Sri Lanka highlights the risk of relying on social media to communicate with your employees

Sri Lanka highlights the risk of relying on social media to communicate with your employees

The terrible terrorist attacks that have taken place on Christian churches and hotels in Sri Lanka this week are a wake-up call to anyone who thought that the military defeat of ISIS on the ground in Syria heralded the end of the global terror threat from that particular organisation. The recent terror attacks on the Muslim community in Christchurch, New Zealand, were another wake-up call to those who thought that only ISIS provided a threat of this nature. The truth is that the threat from terrorist attacks was present in many locations around the globe long before ISIS was created and will continue to exist even when that organisation has faded from memory.

A new and noteworthy feature of both the New Zealand and Sri Lanka attacks is the impact that they have had on social media in those countries. The Christchurch incident was, of course, notoriously live-streamed on Facebook by the attacker. This has led to condemnation of the company for its slow response by the government in New Zealand and the possibility of restrictions being placed on who can live stream on the platform.

The Colombo attacks led to the immediate suspension of all social media in Sri Lanka by the government, on the grounds that it could be used to spread panic, fake news and possibly incite further violence in the country. Facebook, WhatsApp, Snapchat and Instagram were all among the platforms that were suspended for more than 48 hours.

One impact of this suspension was to hinder families and friends in their search for information about loved ones who were missing.
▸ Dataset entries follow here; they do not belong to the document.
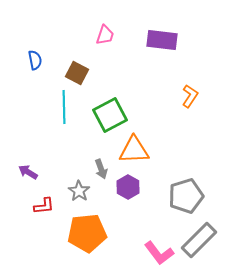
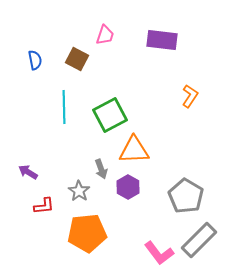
brown square: moved 14 px up
gray pentagon: rotated 24 degrees counterclockwise
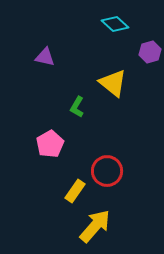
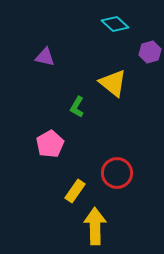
red circle: moved 10 px right, 2 px down
yellow arrow: rotated 42 degrees counterclockwise
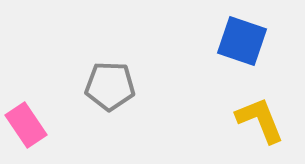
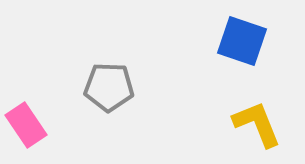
gray pentagon: moved 1 px left, 1 px down
yellow L-shape: moved 3 px left, 4 px down
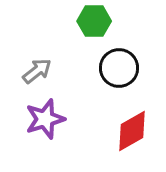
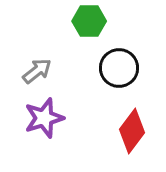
green hexagon: moved 5 px left
purple star: moved 1 px left, 1 px up
red diamond: rotated 24 degrees counterclockwise
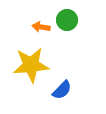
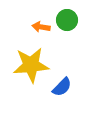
blue semicircle: moved 3 px up
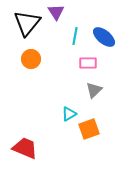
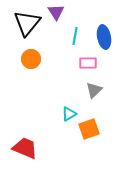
blue ellipse: rotated 40 degrees clockwise
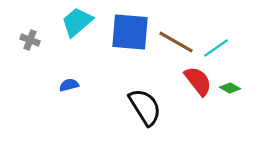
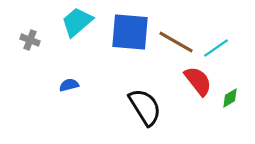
green diamond: moved 10 px down; rotated 60 degrees counterclockwise
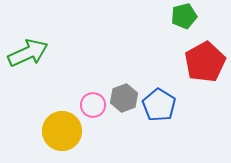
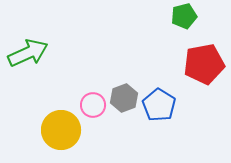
red pentagon: moved 1 px left, 2 px down; rotated 18 degrees clockwise
yellow circle: moved 1 px left, 1 px up
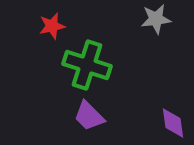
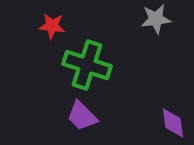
red star: rotated 20 degrees clockwise
purple trapezoid: moved 7 px left
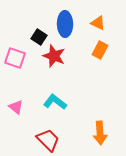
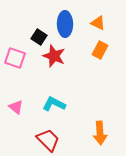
cyan L-shape: moved 1 px left, 2 px down; rotated 10 degrees counterclockwise
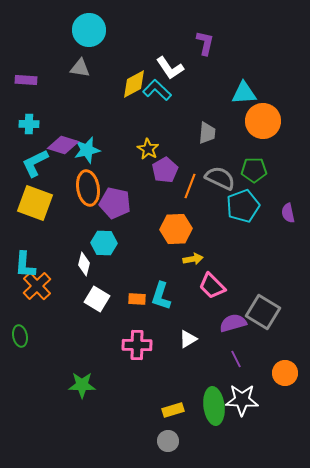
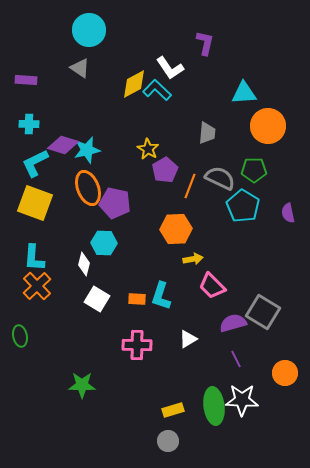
gray triangle at (80, 68): rotated 25 degrees clockwise
orange circle at (263, 121): moved 5 px right, 5 px down
orange ellipse at (88, 188): rotated 12 degrees counterclockwise
cyan pentagon at (243, 206): rotated 20 degrees counterclockwise
cyan L-shape at (25, 265): moved 9 px right, 7 px up
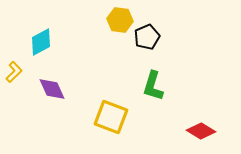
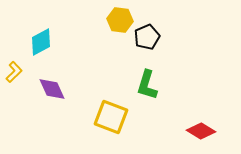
green L-shape: moved 6 px left, 1 px up
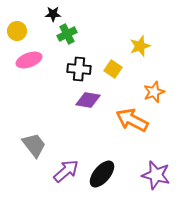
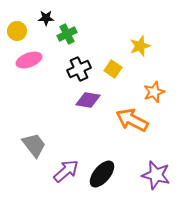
black star: moved 7 px left, 4 px down
black cross: rotated 30 degrees counterclockwise
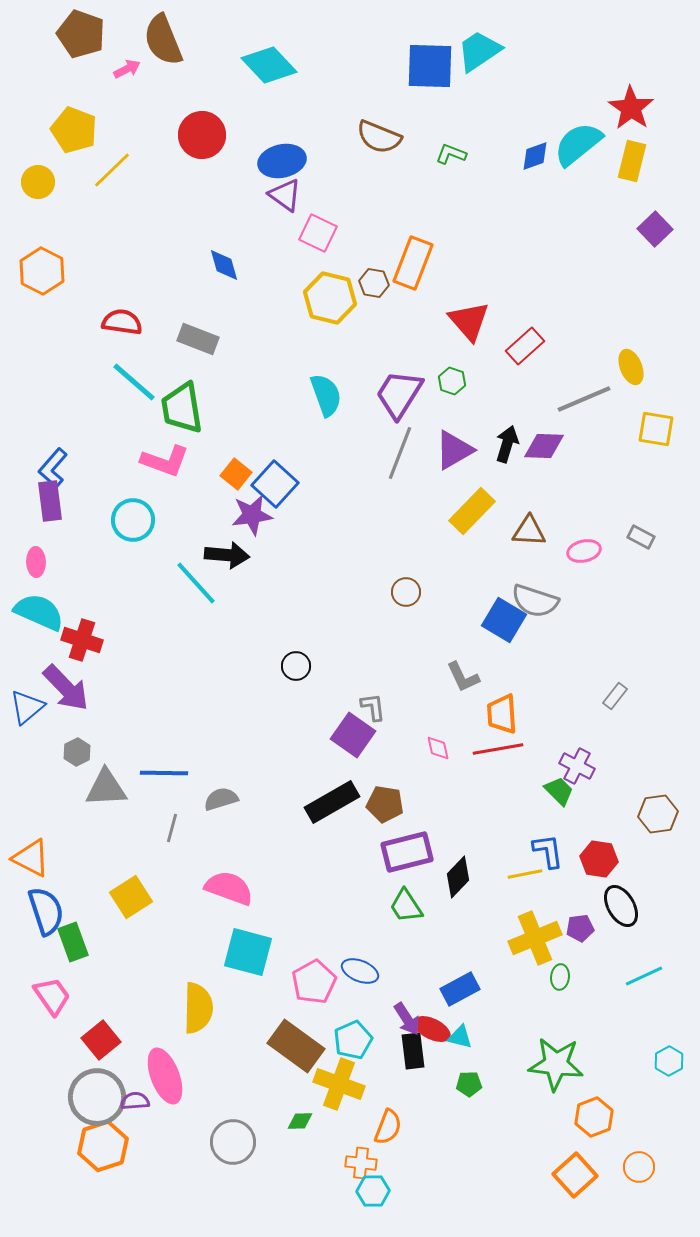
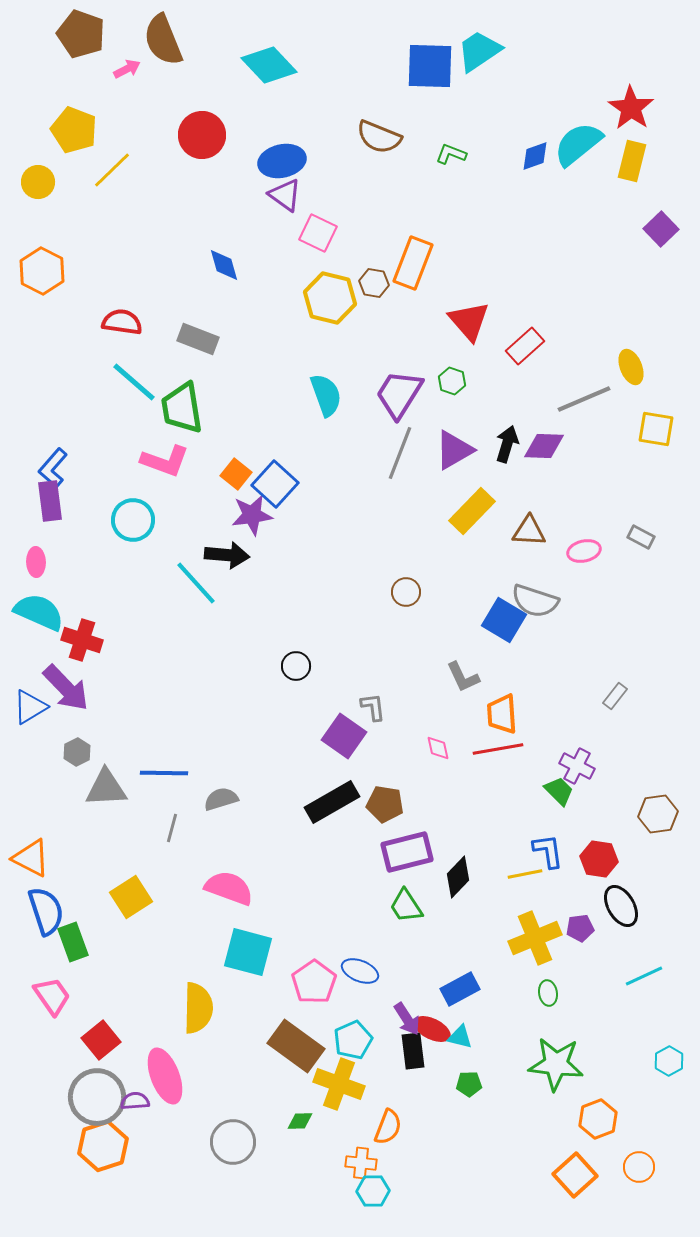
purple square at (655, 229): moved 6 px right
blue triangle at (27, 707): moved 3 px right; rotated 9 degrees clockwise
purple square at (353, 735): moved 9 px left, 1 px down
green ellipse at (560, 977): moved 12 px left, 16 px down; rotated 15 degrees counterclockwise
pink pentagon at (314, 982): rotated 6 degrees counterclockwise
orange hexagon at (594, 1117): moved 4 px right, 2 px down
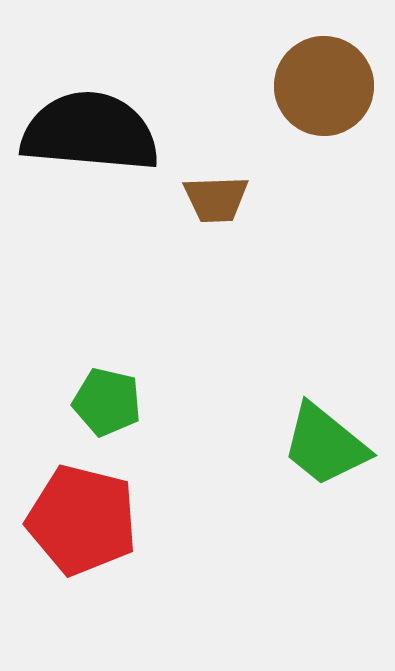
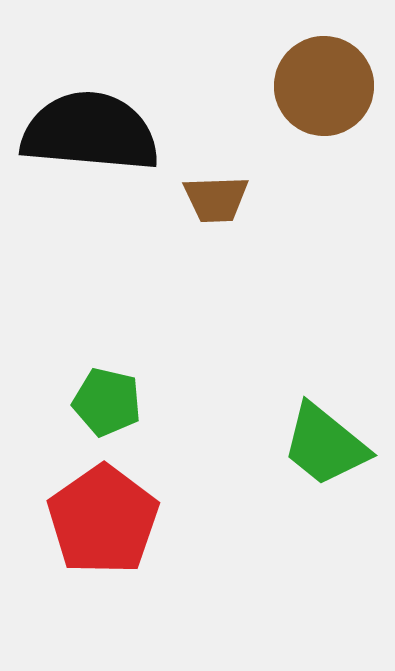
red pentagon: moved 21 px right; rotated 23 degrees clockwise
Another was to prevent companies who use social media to communicate with their employees during critical events from being able to contact them.

We have previously warned that relying on free tools such as WhatsApp for your corporate critical communications is a risky business. Even when these platforms are working they lack enterprise class security and administration. But if you are relying on a communication tool that is likely to be suspended by government in the wake of a major incident then you really are putting all your eggs in the wrong basket.

Some of the Colombo attacks were deliberately targeted at prestige hotels that accommodate business travellers, executives, entrepreneurs and airline staff amongst others. And many other companies would have employees working or travelling on business in such a major urban centre.

There are critical communications platforms on the market that do provide enterprise class security, administration and multi-channel communication that can guarantee the critical message gets through, even when one channel such as social media gets suspended. If you do not use them then you could be risking a loss of contact with your employees at a critical moment.